Apesar da aliança existente , podemos ver que Bocage quebra os juízos de valores que haviam na sociedade da sua época. Ou melhor leva a sociedade(ou melhor dizendo ,os seus leitores) a quebrar esses juízos de valores ao inferir algo que ele diz no seu poema, mas na realidade não diz “ Quando uma dama aparece/Ei-lo a pular com fervor/Se é um rapaz, estremece/Se é velho, tem pouco vigor/O seu nome não é tão feio/Pois tem sete letrinhas só”. Podemos ver nestes versos que o poeta se utiliza do subentendido para levar os seus leitores a romper com o pensamento moralista da época. Dessa forma, ele consegue levar, aqueles que o leem, a acreditar que continua a ser um subversivo e dessa forma mantém a aliança que tem com os seus leitores.

Essa outra estrofe exemplifica bem o que foi dito anteriormente, O poeta utiliza o subentendido para fazer o seu leitor transgredir o pensamento de sua época ,contudo ele( o autor) não transgride. “Tem um R e um A no meio/Começa com C e acaba em O/C _ R A _ _ O/Nunca se encontra sozinho/Vive sempre acompanhado/Por outros dois orgãozinhos /Junto de si, lado a lado/O nome destes porém/Não gera confusões/Tem sete letras também”

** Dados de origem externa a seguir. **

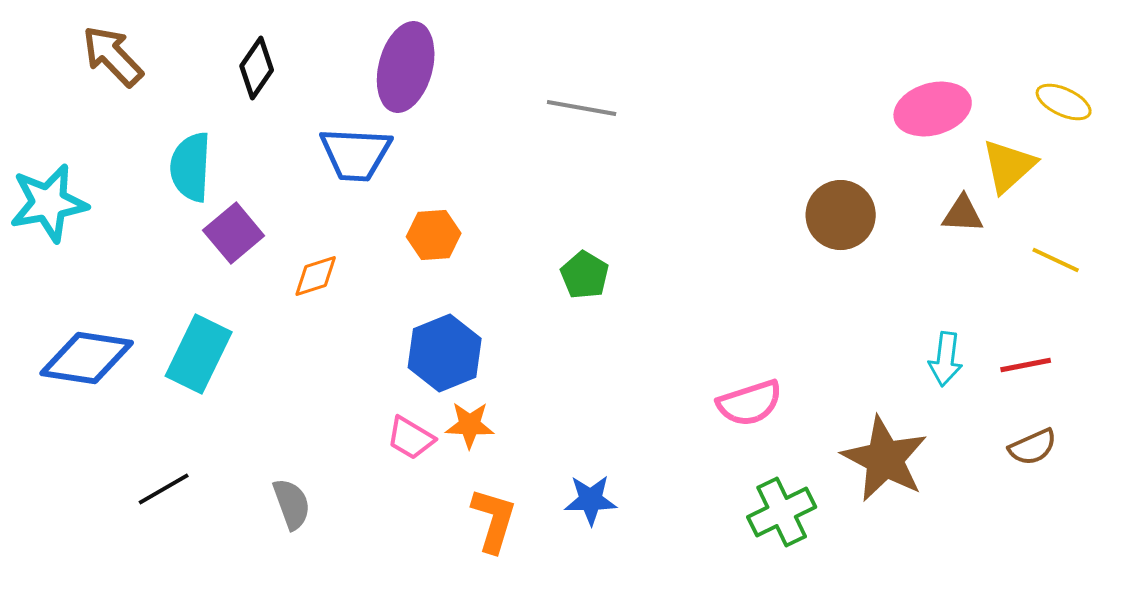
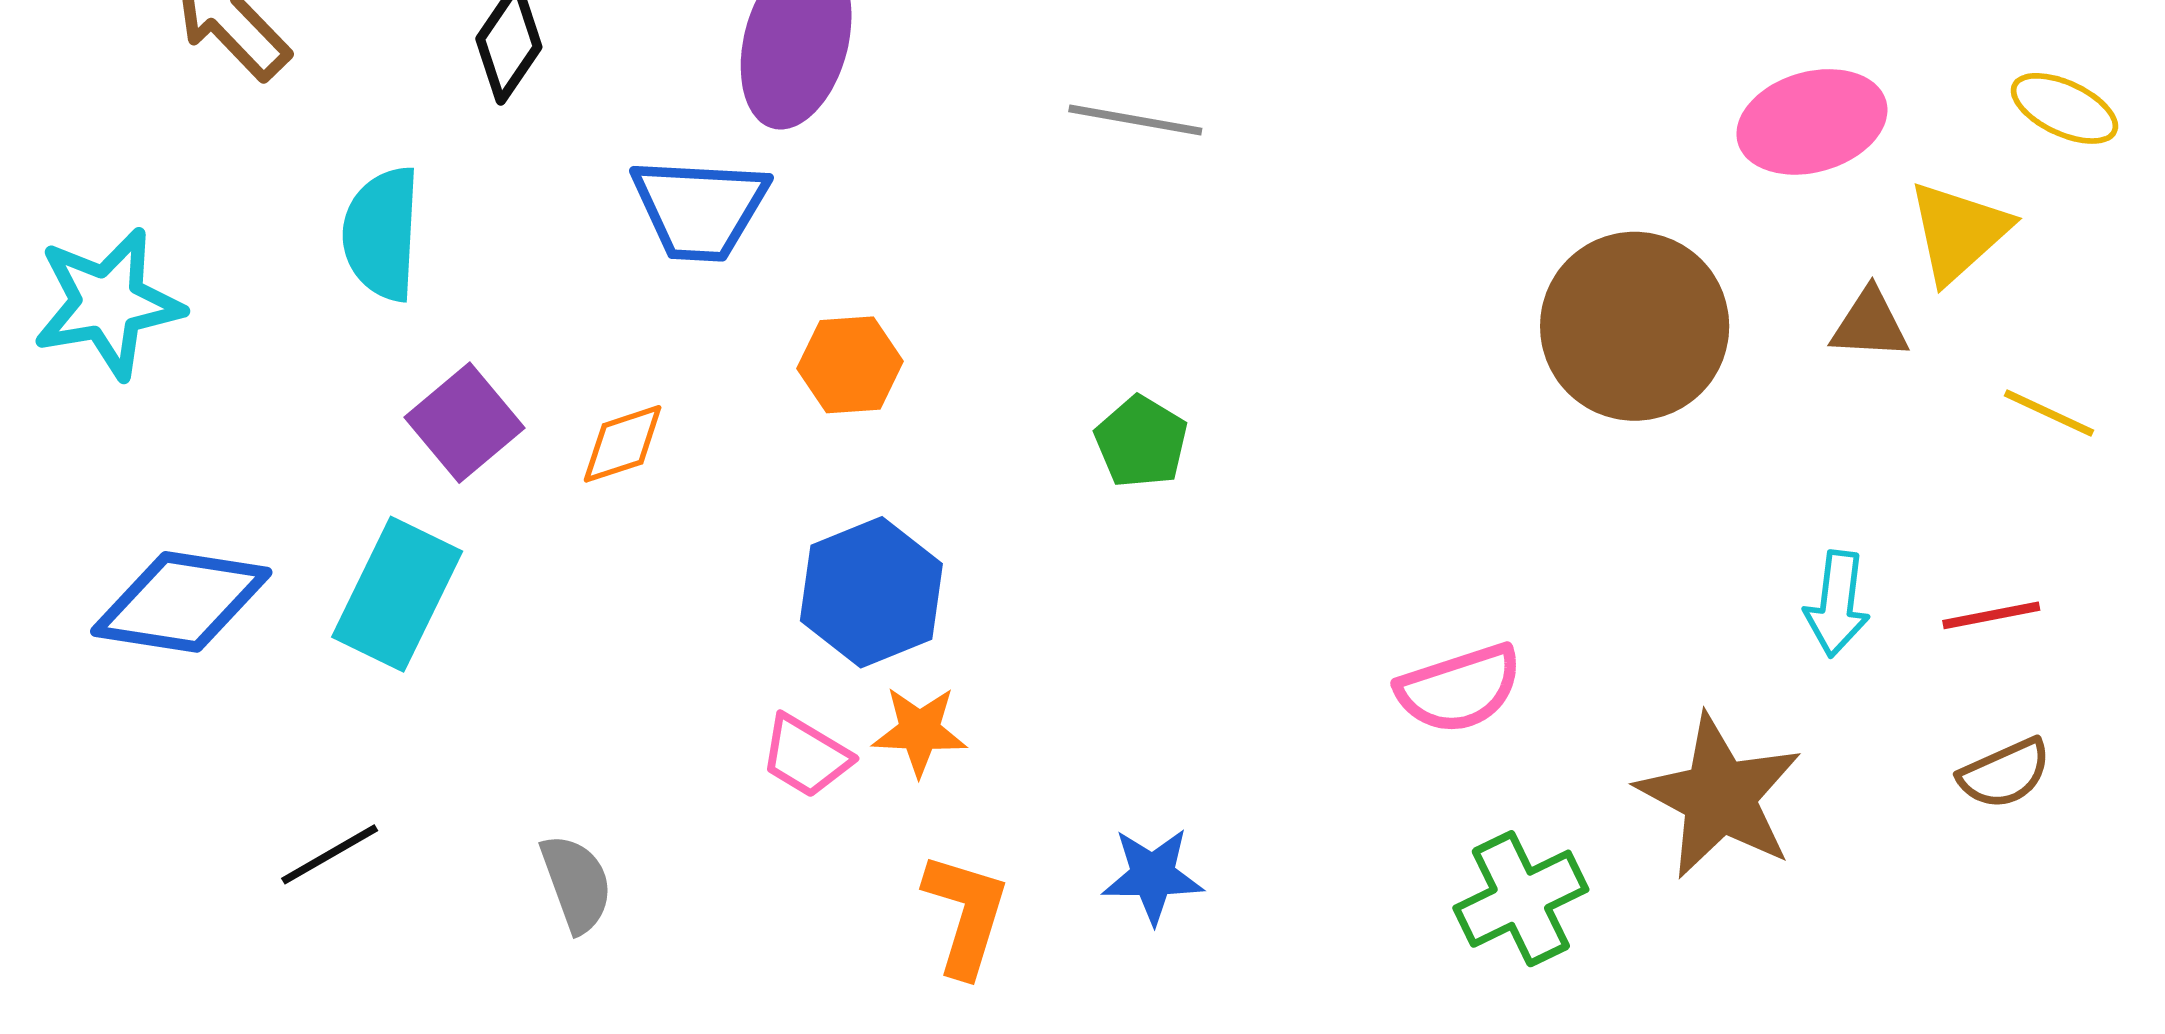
brown circle: (841, 215) -> (1635, 326), size x1.4
purple square: (234, 233) -> (465, 423), moved

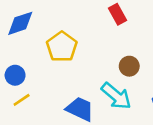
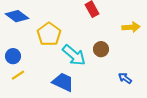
blue diamond: (20, 23) -> (17, 16), turned 55
cyan arrow: (116, 96) -> (74, 55), moved

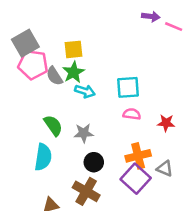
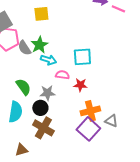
yellow square: (73, 49) -> (41, 14), moved
pink semicircle: (132, 114) -> (62, 75), moved
red star: (166, 123) -> (80, 85), moved
black circle: (94, 162) -> (40, 108), moved
brown cross: (86, 191) -> (43, 128), moved

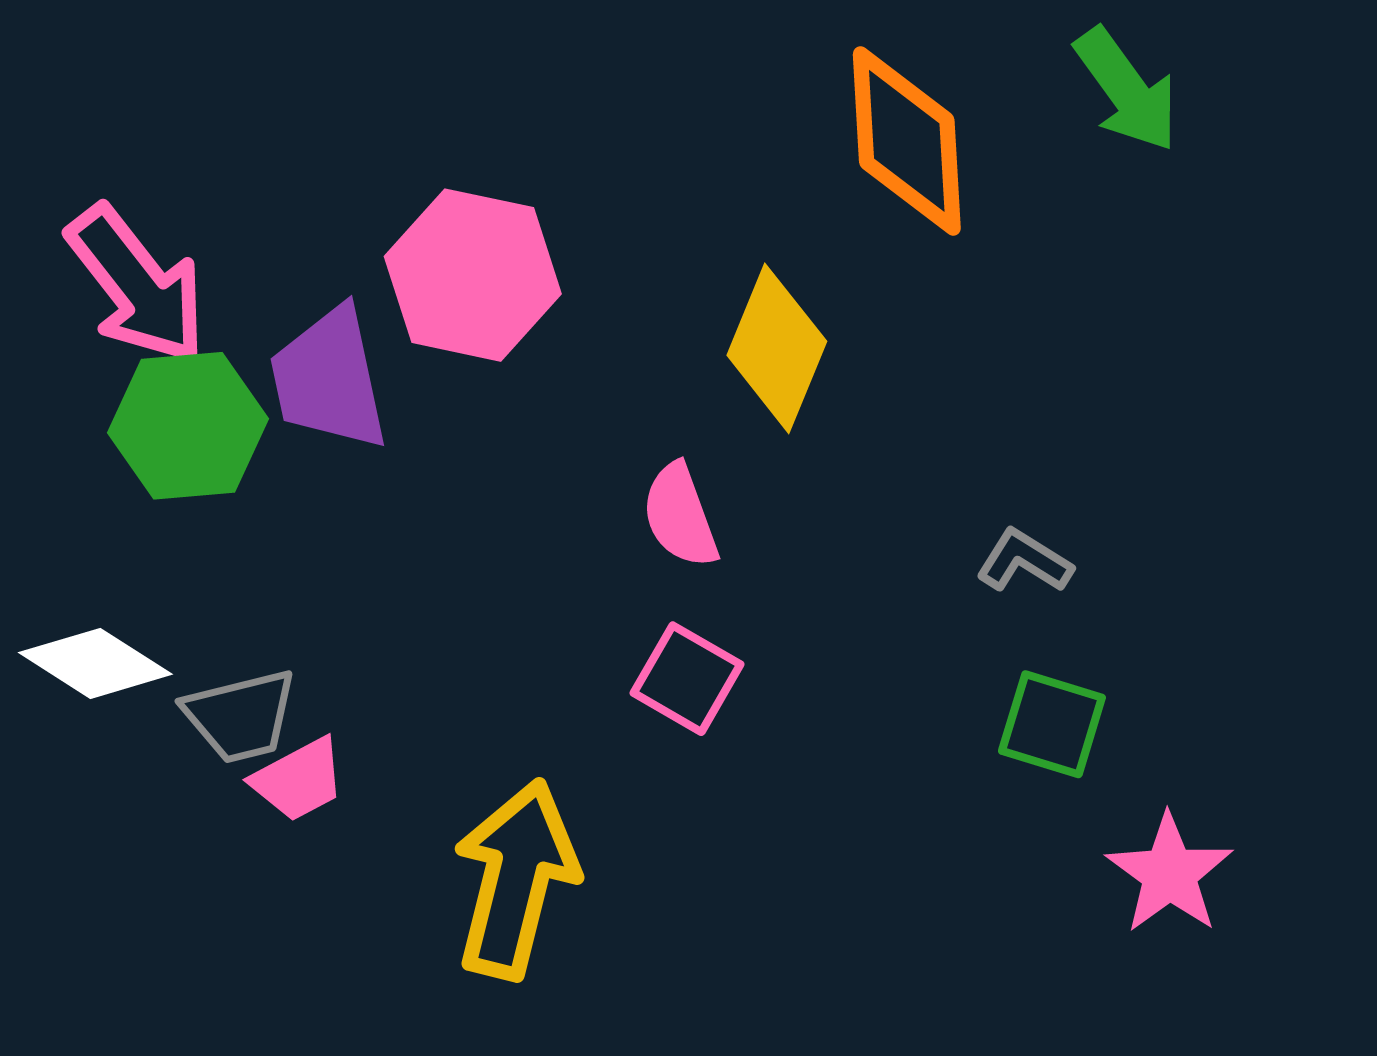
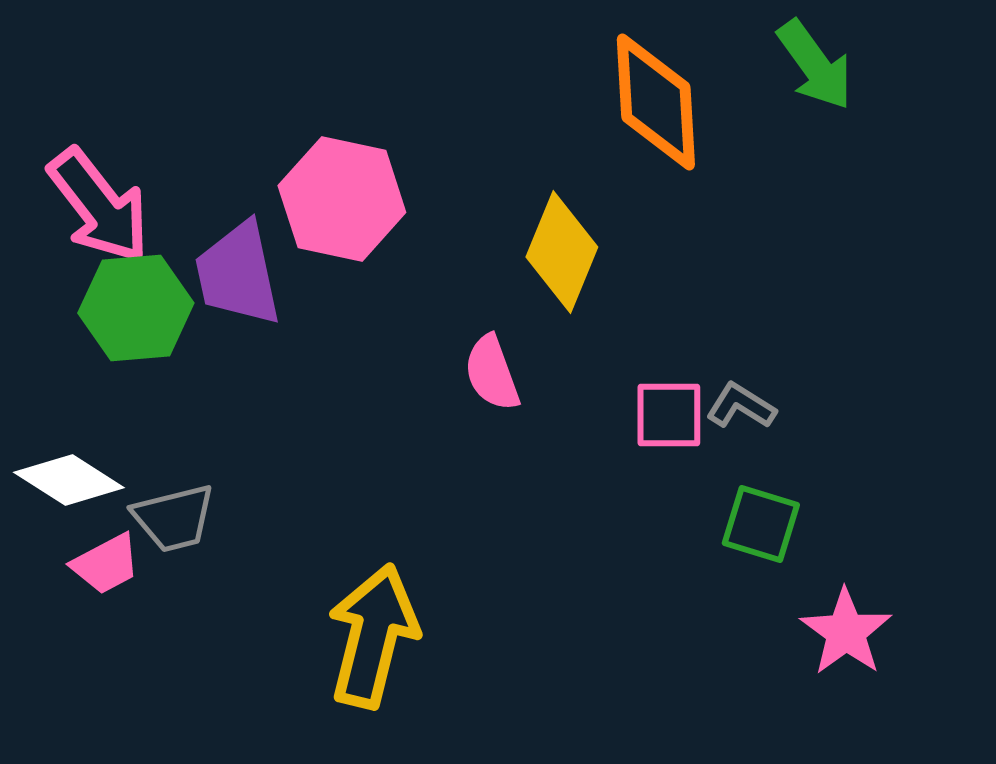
pink square: (687, 679) -> (669, 415), moved, turned -30
pink trapezoid: (299, 780) -> (106, 564), moved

Na última estrofe do poema o poeta rompe a aliança com os leitores e também a institucionalização como poeta “pornográfico” e subversivo, ( esse status construído por ele e mantido por muito tempo depois da sua morte).

Aqui abre-se um parêntese para comprovar que Bocage ,apesar de ter sido um romântico, sátiro e lírico, constrói para si a imagem de alguém que é pornográfico , libertino e irreverente como podemos ver na última estrofe do soneto “Epitáfio”

"Aqui dorme Bocage, o putanheiro:

Passou a vida folgada, e milagrosa:

Comeu, bebeu, fodeu sem ter dinheiro." Bocage

Retomando a análise do poema “Quer Seja Curto ou Comprido”, Bocage leva( no decorrer da construção e leitura do seu poema) os leitores a acreditar que a aliança será mantida e a subversão existirá, contudo essa aliança será quebrada e ele subverter a ordem ao não subvertê-la .Explicando melhor, ao ser institucionalizado como um poeta subversivo cria-se a ordem que se manterá dessa forma, contudo ao não ser ,ele quebra as regras e subverte as normas que lhe foram imputadas .Esse fato podemos ver nos versos finais “Para acabar com o embalo/E com as más impressões/Os órgãos de que eu falo…/São o coração e os pulmões.”

Análise do Poema em lina reta de Álvaro de Campos. A subversão das normas de conduta da sociedade e a estética e recepção utilizadas para subverter

No poema modernista “Em Lina Reta” de Álvaro de Campos a ordem (aquilo que é institucionalizado ,considerado normal para a sociedade e regra comum para todos seguirem) foi subvertida.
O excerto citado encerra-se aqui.